Merge Healthcare Incorporated (NASDAQ: MRGE) today announced that it and Morgan Stanley Senior Funding, Inc. have executed a definitive commitment letter for $200 million of bridge financing to finance, in part, Merge’s proposed acquisition of AMICAS, Inc. (NASDAQ: AMCS). Merge’s proposal to acquire AMICAS for $6.05 cash per share, or an aggregate of $248 million, represents a 13% premium to the previously-announced offer from a newly-formed affiliate of Thoma Bravo, LLC for $5.35 cash per share.
In addition to the proceeds of the Morgan Stanley financing commitment and cash already available at the two companies, Merge has also established an account with $40 million of pre-funded proceeds from its mezzanine investors.
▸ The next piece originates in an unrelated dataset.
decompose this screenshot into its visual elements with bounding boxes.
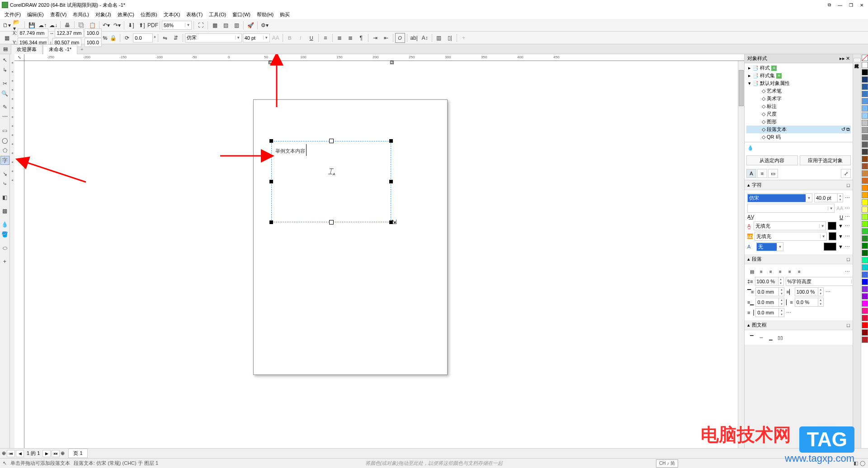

A portion of such pre-funded proceeds will be placed in escrow pursuant to Merge’s proposed Merger Agreement with AMICAS.
Today, Merge paid a non-refundable commitment fee to Morgan Stanley for its financing commitment. Merge has incurred several million dollars of non-refundable fees and expenses related to its proposed acquisition of AMICAS. Merge’s Board of Directors believes that these expenditures and the cash breakup fee, which would become payable if Merge were to breach its obligations under the Merger Agreement, amply demonstrate Merge’s enthusiasm and dedication to the successful consummation of its proposed AMICAS acquisition.
Merge looks forward to working with the AMICAS Board, subject to the provisions in the Thoma Bravo agreement, to enter into a merger agreement with AMICAS providing for a $6.05 cash per share negotiated tender offer for all AMICAS shares and a subsequent back end merger, which would close as quickly as possible thereafter.
A copy of the Morgan Stanley commitment letter is attached as Exhibit 1 and is incorporated by reference.